Monday, March 24, 2008

Funny sort of Easter

For the first time in my life, Easter basically didn't happen to our family this year. We spent it moving Kentaro's stuff to his new hospital, four hours up the expressway. Easter came much earlier than usual in any case, and my usual source of Cadbury's chocolate eggs, the FBC Britshop, closed down last year because of the strong pound (sniff). Seventeen years away from the UK have finally accustomed me to Good Friday being a normal working day, but until last year I'd always been to church on Easter Sunday. This year, we were camping out in sleeping bags in Kentaro's new house on the hospital grounds, doing without a bath as the gas wasn't connected, and rushing to go shopping at the nearest big home center before returning the rented van to the rental company by lunchtime and driving back down to Osaka in our own car.

I did manage to make hot cross buns. I feel a bit proud of myself for that; sneaking a tiny taste of British Easter into the rush and stress of getting a van, a car, two kids, appliances (many kindly given us for free by friends who were leaving the country), furniture, books, futons, and miscellaneous stuff loaded up and driven to Tokai. I slipped the ingredients into the bread machine after coming back from collecting a free washing machine, shaped the dough in a couple of minutes snatched while loading up the van, and got them into the oven 20 minutes before we were due to leave. They were baked and thrown in a paper bag about two minutes before we ran out of the door to pick up Kei from Saturday school on the way to the expressway. As I drove our car with the kids behind Kentaro in the van, their aroma tantalized us for the entire journey. Early Sunday morning I dug the toaster and coffee maker out of the depths of the van, and offered my Japanese family an Easter breakfast.

Dan didn't like them, and demanded ordinary bread instead.

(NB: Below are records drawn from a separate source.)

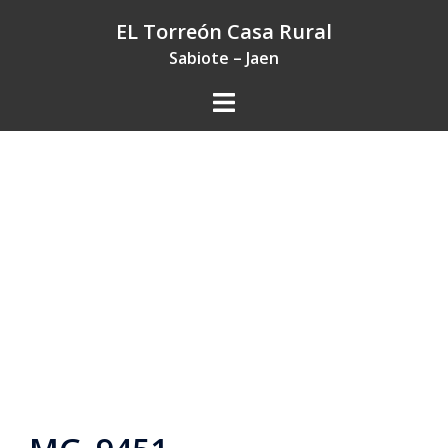
Saltar
EL Torreón Casa Rural
al
Sabiote – Jaen
contenido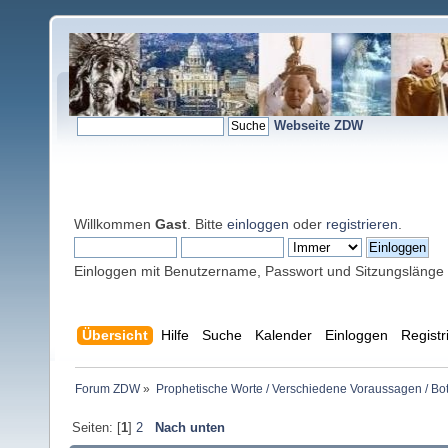
Webseite ZDW
Willkommen
Gast
. Bitte
einloggen
oder
registrieren
.
Einloggen mit Benutzername, Passwort und Sitzungslänge
Übersicht
Hilfe
Suche
Kalender
Einloggen
Registr
Forum ZDW
»
Prophetische Worte / Verschiedene Voraussagen / Bo
Seiten: [
1
]
2
Nach unten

Oh well.

There were times during the weekend when I thought we must have been crazy trying to do this with the kids in tow. It certainly would have been easier to have left them with my parents-in-law and gone up with just the two of us - shopping at the home center without the boys having ear-splitting Pokemon battles up and down the aisles would have been a lot less stressful, for one thing. But I am glad we went up there as a family. Now when Kentaro leaves next weekend at least the boys will have an image of where he's living, and we've left our sleeping bags for when we go up to visit.

Monday, March 10, 2008

I take it all back....

Maybe our local city government isn't so bad after all. Even if their prose is mindnumbingly bureaucratic, at least they're sensible enough to get it properly translated.

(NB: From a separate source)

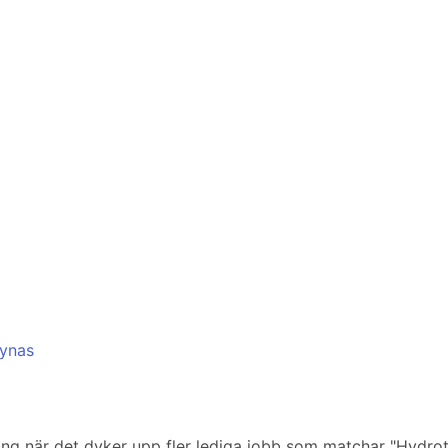
Nynas
ering när det dyker upp fler lediga jobb som matchar "Hydrot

One of my jobs today was proofreading a brochure for a different city. Up to about two thirds of the way through the English was at least comprehensible, if not all that grammatical. But then it suddenly turned into sentences like this:

They argue at the equal viewpoint as the engine of which it became independent respectively also though it's exchange of cooperating each other, city council and city chief are making an effort toward improvement of a life of city people

The person whose job it was to produce the English version must have run out of time and just thrown the last part through some translation software. I ended up sending it back to the agency with a plea for them to request the original Japanese; OK, I could have a stab at making some sense out of this, but it would be a creative reconstruction akin to trying to reproduce a portrait of someone's face using nothing but a heap of splintered skull bones.

In a sense it is reassuringly bad, though. At least computers aren't going to be putting us human translators out of a job any time soon.

Friday, March 7, 2008

Comments (please)

A couple of people have told me they've tried to comment on previous posts but haven't been able to, so I've fiddled around with the settings a bit. Hopefully it should work now, so please do have another go! (I love getting comments.)

Thursday, March 6, 2008

So tired

I've been pretty overwhelmed with work the past few days. March is the busiest season for translators, as all our clients are trying to use up their translation budgets by the end of the financial year, so suddenly a whole raft of agencies that might have contacted me three or four times in the past year are emailing and phoning with job offers. I'm having to turn them all down, as my regular clients are keeping me quite busy enough already; tonight is the third night in a row I've been up well past midnight, attempting to turn mindnumbingly bureaucratic prose from the city government Web site into something that's hopefully vaguely readable in English. As the saying goes, though, garbage in, garbage out ... especially at this time of night. Honestly, some of the stuff I've been having to deal with lately makes Vogon poetry sound relatively appealing.

But I did go out for a rare night on the town with three fabulous friends last Saturday evening, and laughed more than I had in what seems like years. If you're reading this, girls, THANK YOU! Now I just have to find a babysitter who can persuade the boys to go to sleep (something even Kentaro can't do - the three of them eventually crashed out together on our bed at nearly midnight, apparently) so we can do it again soon.